Perancis telah terjerumus ke dalam kekacauan politik setelah penggulingan mendadak Perdana Menteri Michel Barnier dan, bersamaan dengan itu, agenda Macronisnya untuk negara terbesar kedua di UE. ekonomi.
Marina Le Pen – pemimpin partai nasionalis Prancis National Rally – kini mengincar kekuasaan. Partainya, yang kehadirannya dominan di Majelis Nasional, bergabung dengan kelompok sayap kiri untuk menggeser Barnier dalam anggaran pengurangan defisit yang didukung Uni Eropa.
Mosi kecaman terhadap yang pertama Brexit Negosiator mengandalkan kekuatan anggaran tahun 2025, yang mencakup kenaikan pajak dan pemotongan belanja sebesar €60 miliar, sesuatu yang dilihat Le Pen sebagai kelanjutan dari kebijakan Presiden Emmanuel Macron dan dirancang untuk menghukum kelas pekerja Prancis.
Bagi UE, hal ini merupakan sebuah bencana, terutama sesaat setelah pemerintahan Kanselir Jerman Olaf Scholz runtuh. Defisit Perancis masih sangat tinggi dan harapan untuk menguranginya dengan cepat telah memudar.
Meskipun Le Pen juga menghadapi tuduhan penggelapan (sesuatu yang menurut para pendukungnya bermotif politik), ia tetap menjadi favorit untuk memenangkan pemilihan presiden Perancis mendatang, sesuatu yang dapat menjerumuskan Uni Eropa ke dalam kekacauan lebih lanjut mengingat pandangannya mengenai segala hal mulai dari euro hingga migrasi. .

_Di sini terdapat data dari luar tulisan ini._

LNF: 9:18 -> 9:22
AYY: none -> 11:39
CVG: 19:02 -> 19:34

Apa yang membuat pemecatan Barnier semakin mengejutkan bukan hanya fakta bahwa ia baru menjabat selama tiga bulan, namun bahwa partai Le Pen sebelumnya memandang Barnier sebagai mitra yang layak mengingat perpindahannya baru-baru ini ke politik imigrasi yang lebih ketat.

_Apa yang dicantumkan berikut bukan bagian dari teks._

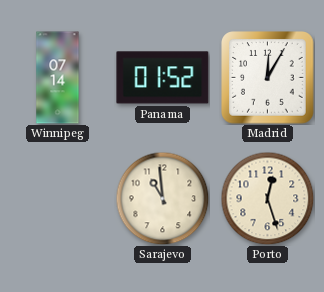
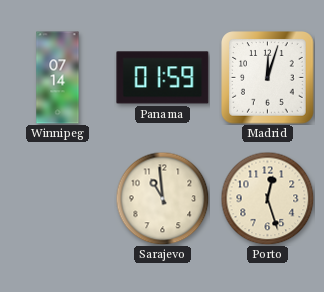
Panama: 01:52 -> 01:59
Madrid: 12:05 -> 12:03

Namun selain menentang anggaran, tujuan utama Le Pen adalah agar Presiden Macron segera menyerah.
Di satu sisi, Macron mempunyai pilihan untuk perdana menteri baru, termasuk Menteri Angkatan Bersenjata Sebastien Lecornu, serta Menteri Dalam Negeri dan elang imigrasi Bruno Retailleau. Kelompok sayap kiri menginginkan seseorang di pihak mereka untuk menggantikan Barnier, tetapi hal itu tampaknya sangat tidak mungkin terjadi setelah Lucie Castets ditolak beberapa bulan yang lalu.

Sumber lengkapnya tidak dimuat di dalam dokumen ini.